È su questi punti di partenza molto lontani fra loro che si è innescato il braccio di ferro che neanche le feste natalizie hanno sciolto. Come finirà? Probabilmente Hamilton dovrà scendere a patti perché non ha alcun asso nella manica. Dovrò trovare un compromesso. Accetterndo un compromesso sulla durata del contratto e sul compenso. A meno che, come ipotizzavo in apertura, non s’inventi un colpo di teatro. Fare come Senna nel 1993. Un contratto gara per gara. Profumatamente pagato ma da rinnovare gara per gara. Senza certezze di durata ma garantito soltanto dai risultati. Sarebbe certo un contesto tutto nuovo per lui che ha vinto tutto e che cerca nuove sfide per tenere alta la motivazione. Almeno salvaguarderebbe lo stipendio elevato, che comunque è il suo primo obiettivo per un fatto di orgoglio e perché non vuole svendersi guadagnando meno del passato. Se Senna trent’anni fa chiedeva un milione di dollari a gara, lui potrebbe chiederne addirittura due visto che i tempi sono cambiati. Porterebbe a casa così sempre la quarantina di milioni che pretende ma rinunciando alla comoda sicurezza di un pluriennale. Dovrebbe però garantire sul campo, con vittorie e giri veloci, di valere davvero il plusvalore che chiede. Ma pensate che eco mediatica uscirebbe fuori per il team, specie per Ineos, lo sponsor inglese della W12.

 

Solo che i tempi sono cambiati dall’epoca di Senna. Ayrton in quel 1993 aveva il coltello dalla parte del manico nella trattativa. La Honda aveva abbandonato la F1 e Dennis, per tenerselo stretto, gli aveva avventatamente promesso a metà ‘92 un motore competitivo per l’anno successivo facendogli perdere altre opportunità di cambiare squadra (Ferrari e Williams). Poi Dennis non riuscì a trovare sul mercato un motore vincente: provò prima con il V12 Lamborghini poi con i Ford HB ufficiali ma subì il veto di Briatore). Per cui Senna, resosi di conto avere nel 1993 una McLaren spuntata, per placare il proprio orgoglio ferito chiese e pretese un contratto gara per gara chiedendo il famoso milione di dollari a gara. A fine anno sarebbero stati sedici milioni se il contratto race by race, che venne sostituito da uno definitivo a metà stagione, fosse andato avanti. Ma Senna poté permettersi quel braccio di ferro perché la McLaren non aveva alternative.
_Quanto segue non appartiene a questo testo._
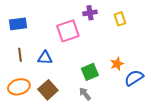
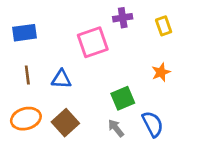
orange star: (117, 64) -> (161, 72), moved
blue semicircle: (134, 78) -> (153, 124), moved, turned 96

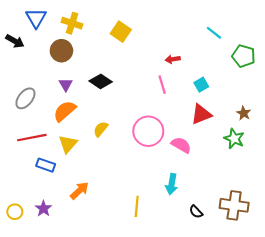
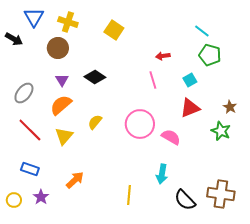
green pentagon: (244, 56) -> (210, 55), moved
red line: (32, 138) -> (30, 130), turned 56
blue rectangle: (46, 165) -> (30, 169), moved
black semicircle: (196, 212) -> (185, 200), size x1.6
Si sentiva il miglior pilota sulla piazza e riteneva una grave mortificazione professionale dove guidare una monoposto con un motore Ford “clienti” e uguale a quello che qualsiasi altro team poteva acquistare sul mercato, ma che regalava 60/70 cavalli agli avversari. E non godere invece dell’appoggio di un motorista ufficiale.

Il paradosso è che quel “capriccio” caricò a mille la voglia agonistica Senna che in quell’inizio 1993 disputò alcune delle sue gare più belle: correndo “a gettone” vinse tre delle prime sei gare di quel campionato e conquistò anche quella memorabile vittoria sul bagnato a Donington entrata nella storia per quel formidabile primo giro con cinque sorpassi. Il milione di dollari a gara di Dennis sono stati certamente ben spesi.
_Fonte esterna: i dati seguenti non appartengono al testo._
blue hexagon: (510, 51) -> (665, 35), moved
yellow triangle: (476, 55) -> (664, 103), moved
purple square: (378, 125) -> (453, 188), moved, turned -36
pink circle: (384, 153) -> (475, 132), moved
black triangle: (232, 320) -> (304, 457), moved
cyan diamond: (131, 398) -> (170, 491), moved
Hamilton invece si trova invece è in una situazione ben diversa. Non ha assi nella manica nella trattativa con Mercedes e non può nemmeno permettersi, a 35 anni, di rischiare un anno sabbatico. Il tempo passa anche per lui e c’è un sacco di gente desiderosa di sedersi sulla sua Mercedes. Quindi accetterà di certo qualche compromesso pur di avere la possibilità di cercare di vincere l’ottavo titolo iridato che lo farebbe entrare nella leggenda. Poi nel 2022 si vedrà. Senna dopo quel braccio di ferro lasciò la McLaren perché certi bracci di ferro a lungo andare logorano i rapporti. A Hamilton succederà lo stesso?